How others warp you memories

Source: BBC

By David Robson

When we think of our memories, it’s natural to imagine a kind of personal library, a bit like Sherlock Holmes’s memory palace, where we have stored the most precious events of our lives. Along the shelves, you can pull out that fifth birthday when you dressed up as Superman, or that family picnic when you found a worm in your sandwich.

Good and bad, these events define who we are; it’s the reason that amnesia is so scary. We certainly wouldn’t want anyone else interfering with those intimate recollections, or we would risk losing a vital part of our selves.

Except it turns out that your friends, family and colleagues are already ransacking your memory palace. They are rearranging the books on the shelves; they are tearing out pages and scattering them on the floor, or they are scribbling over our most precious volumes. “Our memories are constantly being reshaped by social interactions,” says William Hirst at the New School for Social Research in New York. “People can implant memories, people can induce you to forget or they can reinforce other memories.”

Every time you have a conversation, you are inviting someone to ghost-write bits of your autobiography

These are not rare events. Every time you have a conversation, you are inviting someone to ghost-write bits of your autobiography. It sounds troubling and it may cause you to rethink everything you thought you knew about your past – yet you may be relieved to discover that there are also some unexpected benefits.

(Credit: iStock)

Are your nearest and dearest re-writing your memories? (Credit: iStock)

It takes only a second’s thought to realise that memory is rarely a solitary activity. During a day at work, for instance, we will deliberately recall events to tell our partner in the evening; we may even rehearse and refine the story on the train journey home. We will also recall and reminisce for the sake of nostalgia alone – even if the events are long in the past and familiar to everyone concerned. “I don’t know of any other species that does that,” says Hirst. “You can think of bees conveying where the pollen is, but it is very limited – there’s no intention behind it and they are only conveying new information.”

When Hirst first began this research more than a decade ago, he was among just a handful of people examining the ways those interactions change our memories. But times have changed, and it is now becoming clear that social networks can mould and sculpt our minds in profound ways.

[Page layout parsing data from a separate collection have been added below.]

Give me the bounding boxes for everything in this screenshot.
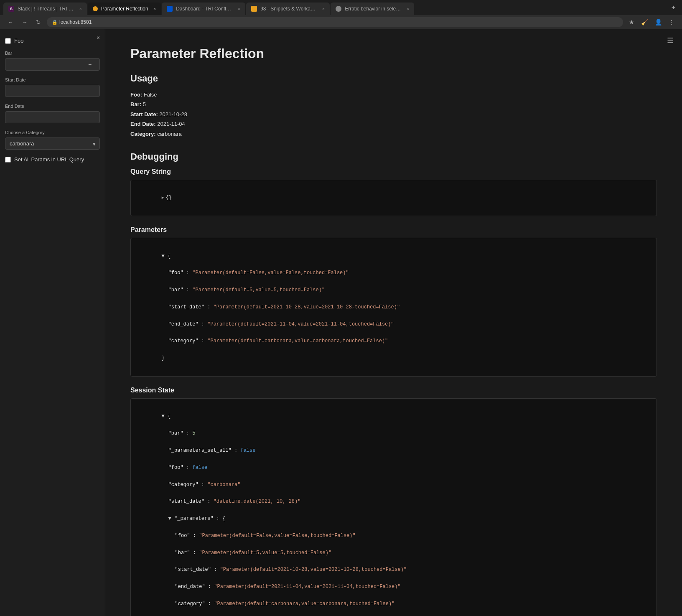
browser-chrome: SSlack | ! Threads | TRI | 15 ne...×Para…	[0, 0, 682, 29]
slack-tab-label: Slack | ! Threads | TRI | 15 ne...	[18, 6, 74, 12]
tab-param-reflection[interactable]: Parameter Reflection×	[88, 3, 161, 15]
main-content: ☰ Parameter Reflection Usage Foo: FalseB…	[105, 29, 682, 616]
debugging-title: Debugging	[130, 151, 657, 162]
usage-field-value: carbonara	[156, 131, 182, 137]
param-reflection-tab-label: Parameter Reflection	[101, 6, 148, 12]
confluence-tab-label: Dashboard - TRI Confluence	[176, 6, 233, 12]
end-date-label: End Date	[5, 104, 100, 109]
erratic-tab-label: Erratic behavior in selectbox w...	[345, 6, 402, 12]
foo-checkbox-row: Foo	[5, 38, 100, 44]
erratic-favicon	[336, 6, 341, 12]
usage-line: Start Date: 2021-10-28	[130, 109, 657, 119]
usage-line: Category: carbonara	[130, 129, 657, 139]
hamburger-button[interactable]: ☰	[667, 36, 674, 45]
profile-button[interactable]: 👤	[652, 18, 664, 26]
start-date-label: Start Date	[5, 77, 100, 82]
url-text: localhost:8501	[59, 19, 92, 25]
app-layout: × Foo Bar 5 − + Start Date 2021/10/28 En…	[0, 29, 682, 616]
collapse-arrow[interactable]: ►	[162, 196, 164, 200]
param-reflection-favicon	[93, 6, 98, 11]
usage-field-value: 2021-10-28	[158, 111, 187, 117]
bookmark-button[interactable]: ★	[626, 18, 637, 26]
parameters-title: Parameters	[130, 226, 657, 234]
usage-line: End Date: 2021-11-04	[130, 119, 657, 129]
usage-field-key: Bar:	[130, 101, 141, 107]
browser-actions: ★ 🧹 👤 ⋮	[626, 18, 677, 26]
session-collapse[interactable]: ▼	[162, 413, 165, 419]
bar-increment-button[interactable]: +	[96, 59, 100, 70]
slack-tab-close[interactable]: ×	[79, 6, 82, 11]
confluence-favicon	[167, 6, 173, 12]
set-all-params-label: Set All Params in URL Query	[14, 156, 84, 163]
tab-snippets[interactable]: 98 - Snippets & Workarounds ...×	[246, 3, 330, 15]
erratic-tab-close[interactable]: ×	[407, 6, 409, 11]
bar-decrement-button[interactable]: −	[84, 59, 96, 70]
session-state-block: ▼ { "bar" : 5 "_parameters_set_all" : fa…	[130, 398, 657, 616]
page-title: Parameter Reflection	[130, 46, 657, 61]
usage-fields: Foo: FalseBar: 5Start Date: 2021-10-28En…	[130, 90, 657, 139]
session-state-title: Session State	[130, 387, 657, 394]
end-date-input[interactable]: 2021/11/04	[5, 111, 100, 123]
reload-button[interactable]: ↻	[33, 18, 43, 26]
foo-checkbox[interactable]	[5, 38, 11, 44]
sidebar-close-button[interactable]: ×	[97, 34, 100, 41]
usage-field-key: Start Date:	[130, 111, 158, 117]
category-field: Choose a Category carbonara pasta pizza …	[5, 130, 100, 150]
bar-input-row: 5 − +	[5, 58, 100, 71]
usage-line: Foo: False	[130, 90, 657, 99]
snippets-favicon	[251, 6, 257, 12]
foo-label: Foo	[14, 38, 23, 44]
set-all-params-row: Set All Params in URL Query	[5, 156, 100, 163]
parameters-collapse[interactable]: ▼	[162, 253, 165, 259]
bar-input[interactable]: 5	[5, 59, 84, 70]
tab-confluence[interactable]: Dashboard - TRI Confluence×	[162, 3, 245, 15]
usage-title: Usage	[130, 73, 657, 84]
usage-field-value: 5	[141, 101, 146, 107]
query-string-value: {}	[166, 195, 172, 201]
usage-line: Bar: 5	[130, 99, 657, 109]
start-date-field: Start Date 2021/10/28	[5, 77, 100, 97]
usage-field-value: 2021-11-04	[156, 121, 185, 127]
end-date-field: End Date 2021/11/04	[5, 104, 100, 123]
tab-slack[interactable]: SSlack | ! Threads | TRI | 15 ne...×	[3, 3, 87, 15]
snippets-tab-label: 98 - Snippets & Workarounds ...	[260, 6, 317, 12]
tab-erratic[interactable]: Erratic behavior in selectbox w...×	[331, 3, 414, 15]
param-reflection-tab-close[interactable]: ×	[153, 6, 156, 11]
usage-field-key: Foo:	[130, 92, 142, 98]
back-button[interactable]: ←	[5, 18, 16, 26]
snippets-tab-close[interactable]: ×	[322, 6, 325, 11]
bar-label: Bar	[5, 51, 100, 56]
category-select[interactable]: carbonara pasta pizza	[5, 137, 100, 150]
new-tab-button[interactable]: +	[668, 4, 679, 11]
slack-favicon: S	[8, 6, 14, 12]
usage-field-key: Category:	[130, 131, 156, 137]
usage-field-key: End Date:	[130, 121, 156, 127]
url-bar: 🔒 localhost:8501	[47, 17, 623, 27]
menu-button[interactable]: ⋮	[666, 18, 677, 26]
bar-field: Bar 5 − +	[5, 51, 100, 71]
set-all-params-checkbox[interactable]	[5, 157, 11, 163]
usage-section: Usage Foo: FalseBar: 5Start Date: 2021-1…	[130, 73, 657, 139]
sidebar: × Foo Bar 5 − + Start Date 2021/10/28 En…	[0, 29, 105, 616]
tab-bar: SSlack | ! Threads | TRI | 15 ne...×Para…	[0, 0, 682, 15]
query-string-block: ►{}	[130, 180, 657, 216]
category-label: Choose a Category	[5, 130, 100, 135]
parameters-block: ▼ { "foo" : "Parameter(default=False,val…	[130, 238, 657, 377]
start-date-input[interactable]: 2021/10/28	[5, 85, 100, 97]
category-select-wrapper: carbonara pasta pizza ▾	[5, 137, 100, 150]
extensions-button[interactable]: 🧹	[639, 18, 651, 26]
debugging-section: Debugging Query String ►{} Parameters ▼ …	[130, 151, 657, 616]
forward-button[interactable]: →	[19, 18, 30, 26]
address-bar: ← → ↻ 🔒 localhost:8501 ★ 🧹 👤 ⋮	[0, 15, 682, 29]
usage-field-value: False	[142, 92, 157, 98]
query-string-title: Query String	[130, 168, 657, 176]
confluence-tab-close[interactable]: ×	[238, 6, 240, 11]
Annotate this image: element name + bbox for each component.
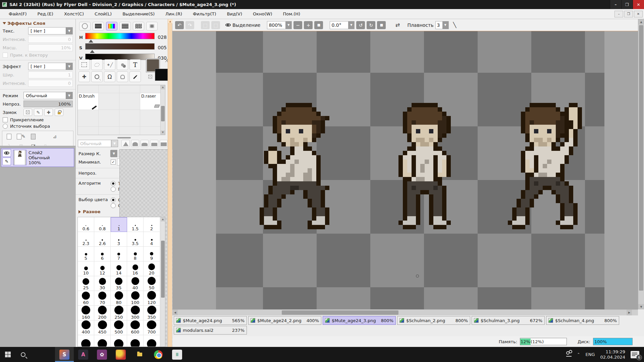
text-tool[interactable]: T [129,59,141,70]
brush-cell-empty[interactable] [99,127,119,135]
brush-cell-empty[interactable] [140,110,161,127]
brush-size-600[interactable]: 600 [127,320,144,335]
zoom-level-combo[interactable]: 800%▼ [267,21,292,29]
layer-effects-header[interactable]: Эффекты Слоя [0,19,75,26]
hsv-slider-s[interactable]: S005 [76,42,172,53]
doc-tab-$Schulman_2.png[interactable]: $Schulman_2.png800% [397,316,470,325]
brush-cell-empty[interactable] [99,93,119,110]
zoom-reset-button[interactable]: ■ [314,21,323,29]
brush-size-1.5[interactable]: 1.5 [127,217,144,232]
brush-size-10[interactable]: 10 [78,261,94,276]
brush-size-250[interactable]: 250 [111,306,127,320]
chevron-down-icon[interactable]: ▼ [66,27,72,34]
taskbar-app-2[interactable]: A [74,347,93,362]
doc-tab-$Schulman_4.png[interactable]: $Schulman_4.png800% [546,316,619,325]
close-button[interactable]: ✕ [633,0,644,9]
people-icon[interactable] [566,353,572,357]
doc-minimize-button[interactable]: – [614,11,623,17]
lock-move-button[interactable]: ✚ [44,109,53,116]
brush-cell-empty[interactable] [99,85,119,93]
hand-tool[interactable] [117,71,128,82]
brush-shape-square[interactable] [160,140,168,147]
doc-tab-$Mute_age24_2.png[interactable]: $Mute_age24_2.png400% [248,316,321,325]
tray-expand-icon[interactable]: ⌃ [577,352,580,357]
blend-mode-dropdown[interactable]: Обычный▼ [23,92,73,99]
brush-draser[interactable]: D.raser [140,93,161,110]
brush-size-100[interactable]: 100 [127,291,144,306]
brush-size-500[interactable]: 500 [111,320,127,335]
menu-item-3[interactable]: Слой(L) [89,10,117,18]
brush-size-8[interactable]: 8 [127,247,144,261]
menu-item-4[interactable]: Выделение(S) [117,10,160,18]
brush-dbrush[interactable]: D.brush [78,93,99,110]
size-unit-dropdown[interactable]: ▼ [111,150,117,157]
taskbar-app-sai[interactable]: S [55,347,74,362]
brush-shape-wide-dome[interactable] [141,140,149,147]
brush-cell-empty[interactable] [119,93,140,110]
brush-size-35[interactable]: 35 [111,276,127,291]
shape-tool[interactable] [117,59,128,70]
brush-shape-triangle[interactable] [121,140,129,147]
brush-size-3[interactable]: 3 [111,232,127,247]
move-tool[interactable]: ✚ [78,71,90,82]
rect-select-tool[interactable] [78,59,90,70]
brush-size-350[interactable]: 350 [144,306,160,320]
search-button[interactable] [15,347,31,362]
doc-tab-modulars.sai2[interactable]: modulars.sai2237% [174,326,247,335]
menu-item-9[interactable]: Пом.(H) [278,10,306,18]
panel-scrollbar[interactable]: ▲ [168,19,172,347]
taskbar-app-4[interactable] [111,347,130,362]
eyedropper-tool[interactable] [129,71,141,82]
brush-size-0.8[interactable]: 0.8 [94,217,111,232]
brush-cell-empty[interactable] [119,85,140,93]
select-show-button[interactable]: ⬚ [201,21,210,29]
start-button[interactable] [0,347,15,362]
taskbar-app-chrome[interactable] [149,347,168,362]
lock-all-button[interactable] [55,109,63,116]
misc-header[interactable]: Разное [76,207,103,215]
taskbar-clock[interactable]: 11:39:29 02.04.2024 [600,349,625,360]
brush-grid-scrollbar[interactable]: ▲▼ [160,85,165,135]
flip-horizontal-icon[interactable]: ⇄ [393,21,402,29]
select-clear-button[interactable]: ⬚ [211,21,220,29]
brush-size-1[interactable]: 1 [111,217,127,232]
canvas-viewport[interactable] [172,31,638,309]
rotate-reset-button[interactable]: ■ [377,21,386,29]
maximize-button[interactable]: ❐ [621,0,633,9]
brush-size-big[interactable] [127,335,144,347]
menu-item-1[interactable]: Ред.(E) [32,10,59,18]
panel-resize-handle[interactable] [76,137,172,138]
brush-size-30[interactable]: 30 [94,276,111,291]
brush-size-16[interactable]: 16 [127,261,144,276]
redo-button[interactable]: ↷ [185,21,194,29]
layer-edit-button[interactable]: ✎ [2,158,11,165]
brush-size-3.5[interactable]: 3.5 [127,232,144,247]
brush-size-big[interactable] [78,335,94,347]
brush-size-big[interactable] [94,335,111,347]
zoom-out-button[interactable]: − [293,21,302,29]
brush-size-40[interactable]: 40 [127,276,144,291]
zoom-tool[interactable] [91,71,103,82]
notification-icon[interactable]: 6 [631,351,639,358]
brush-size-450[interactable]: 450 [94,320,111,335]
brush-size-160[interactable]: 160 [78,306,94,320]
minimize-button[interactable]: – [610,0,621,9]
brush-size-70[interactable]: 70 [94,291,111,306]
brush-shape-dome[interactable] [131,140,139,147]
new-layer-button[interactable] [4,132,14,140]
rgb-slider-button[interactable] [93,22,104,31]
zoom-in-button[interactable]: + [304,21,313,29]
mixer-slider-button[interactable] [119,22,131,31]
selection-source-radio[interactable] [3,124,8,129]
brush-size-big[interactable] [111,335,127,347]
selection-eye-icon[interactable] [225,23,231,26]
secondary-color-swatch[interactable] [155,69,168,81]
rotate-ccw-button[interactable]: ↺ [356,21,365,29]
vertical-scrollbar[interactable]: ▲ ▼ [638,19,644,309]
menu-item-0[interactable]: Файл(F) [3,10,32,18]
pin-checkbox[interactable] [3,117,8,122]
brush-size-80[interactable]: 80 [111,291,127,306]
brush-size-9[interactable]: 9 [144,247,160,261]
layer-row[interactable]: ✎ Слой2 Обычный 100% [1,148,74,167]
undo-button[interactable]: ↶ [175,21,184,29]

1. Collaborative inhibition

Let’s first consider a phenomenon known as “collaborative inhibition”. Imagine that you and your friends John and Jane attended a football match, where you see a fight break out between the two sides. Afterwards, the three of you get together to discuss the event. You may expect that you will each trigger each other’s recall, helping each person to get a better understanding of the event. Although the group as a whole may record more than any single person, each individual will find that their own memory has been slightly impaired by the discussion.

John is essentially inhibiting Jane’s ability to remember with full potential

It’s all down to the subtle dynamics of the conversation. If John is particularly talkative, for instance, everyone will be paying attention to his point of view, leading their memories down one avenue while distracting them from their own path. Jane might have been more likely to think about different players from a different team, for instance, or she might have noticed an unusual disturbance in the crowd – but John’s reminders have caused her to lose that train of thought. “John is essentially inhibiting Jane’s ability to remember with full potential,” says Hirst. For this reason, you would gather more details of the event if each person had sat down quietly and recorded all that they had known, before sharing notes afterwards.